[ASSIGNMENT] Where the records below show a line containing "SCROLL TO RESUME CONTENT", start copying; end with the line containing "Didukung sel baterai berukuran besar yang", and copy it too.

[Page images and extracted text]
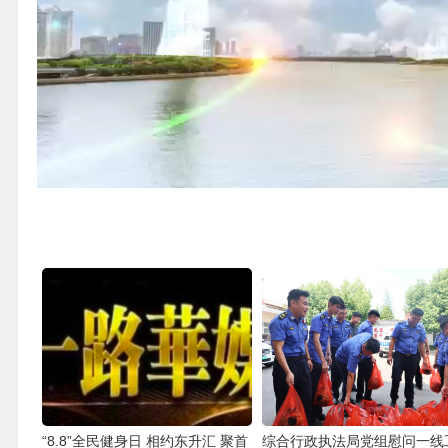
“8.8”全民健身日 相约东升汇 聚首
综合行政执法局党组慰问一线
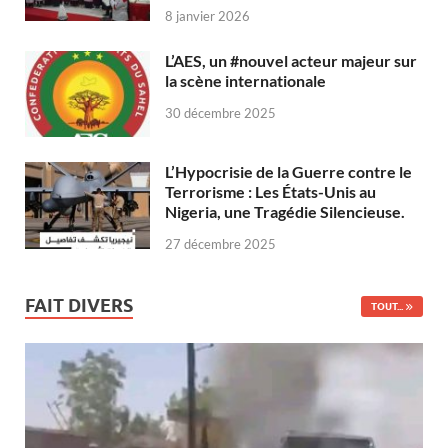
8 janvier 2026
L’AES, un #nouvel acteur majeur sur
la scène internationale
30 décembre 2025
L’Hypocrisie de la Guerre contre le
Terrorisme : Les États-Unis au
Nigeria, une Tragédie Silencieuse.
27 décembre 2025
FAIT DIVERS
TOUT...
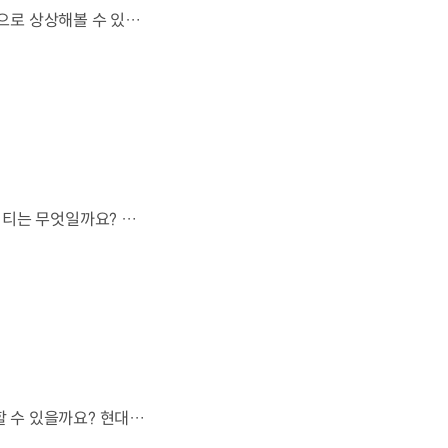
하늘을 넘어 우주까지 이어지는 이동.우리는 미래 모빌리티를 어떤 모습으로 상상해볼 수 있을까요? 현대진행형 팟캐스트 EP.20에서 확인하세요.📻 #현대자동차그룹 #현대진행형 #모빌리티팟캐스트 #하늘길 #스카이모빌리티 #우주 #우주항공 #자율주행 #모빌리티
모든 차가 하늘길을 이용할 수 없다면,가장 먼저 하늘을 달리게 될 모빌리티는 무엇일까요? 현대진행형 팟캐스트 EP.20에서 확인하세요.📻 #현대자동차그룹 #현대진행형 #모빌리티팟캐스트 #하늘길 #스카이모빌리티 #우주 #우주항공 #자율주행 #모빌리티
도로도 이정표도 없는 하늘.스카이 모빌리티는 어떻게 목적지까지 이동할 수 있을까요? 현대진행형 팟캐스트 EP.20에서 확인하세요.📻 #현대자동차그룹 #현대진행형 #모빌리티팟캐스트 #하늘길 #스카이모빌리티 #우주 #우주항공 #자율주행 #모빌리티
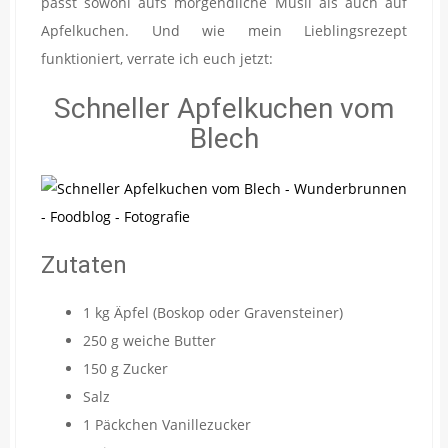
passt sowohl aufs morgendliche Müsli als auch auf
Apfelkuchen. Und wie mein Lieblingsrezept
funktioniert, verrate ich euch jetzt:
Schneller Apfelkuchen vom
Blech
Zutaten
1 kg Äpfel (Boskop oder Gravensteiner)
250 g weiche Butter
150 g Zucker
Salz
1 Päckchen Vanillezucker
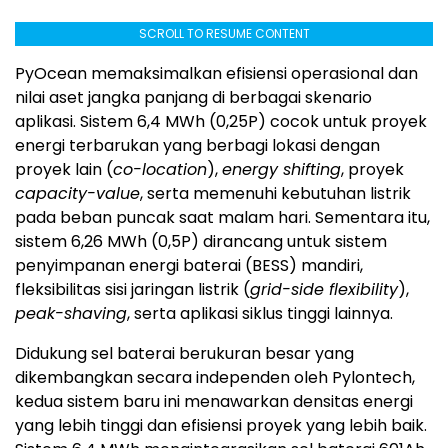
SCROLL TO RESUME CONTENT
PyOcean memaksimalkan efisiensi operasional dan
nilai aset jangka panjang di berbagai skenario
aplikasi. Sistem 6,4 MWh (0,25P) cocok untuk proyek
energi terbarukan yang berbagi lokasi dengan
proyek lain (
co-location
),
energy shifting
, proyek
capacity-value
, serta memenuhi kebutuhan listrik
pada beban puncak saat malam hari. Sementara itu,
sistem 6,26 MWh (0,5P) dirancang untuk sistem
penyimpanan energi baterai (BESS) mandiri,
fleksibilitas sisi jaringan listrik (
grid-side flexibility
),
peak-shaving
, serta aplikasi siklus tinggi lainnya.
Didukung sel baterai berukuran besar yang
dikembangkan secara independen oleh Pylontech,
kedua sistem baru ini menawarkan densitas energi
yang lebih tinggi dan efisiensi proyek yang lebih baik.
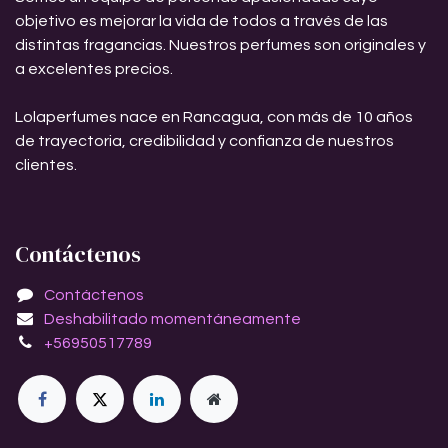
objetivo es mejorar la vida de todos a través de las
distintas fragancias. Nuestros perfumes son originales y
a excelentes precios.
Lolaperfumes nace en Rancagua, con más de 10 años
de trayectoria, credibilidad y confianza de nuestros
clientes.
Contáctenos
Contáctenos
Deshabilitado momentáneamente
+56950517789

[YOUR SOLUTION]
SCROLL TO RESUME CONTENT
PyOcean memaksimalkan efisiensi operasional dan
nilai aset jangka panjang di berbagai skenario
aplikasi. Sistem 6,4 MWh (0,25P) cocok untuk proyek
energi terbarukan yang berbagi lokasi dengan
proyek lain (
co-location
),
energy shifting
, proyek
capacity-value
, serta memenuhi kebutuhan listrik
pada beban puncak saat malam hari. Sementara itu,
sistem 6,26 MWh (0,5P) dirancang untuk sistem
penyimpanan energi baterai (BESS) mandiri,
fleksibilitas sisi jaringan listrik (
grid-side flexibility
),
peak-shaving
, serta aplikasi siklus tinggi lainnya.
Didukung sel baterai berukuran besar yang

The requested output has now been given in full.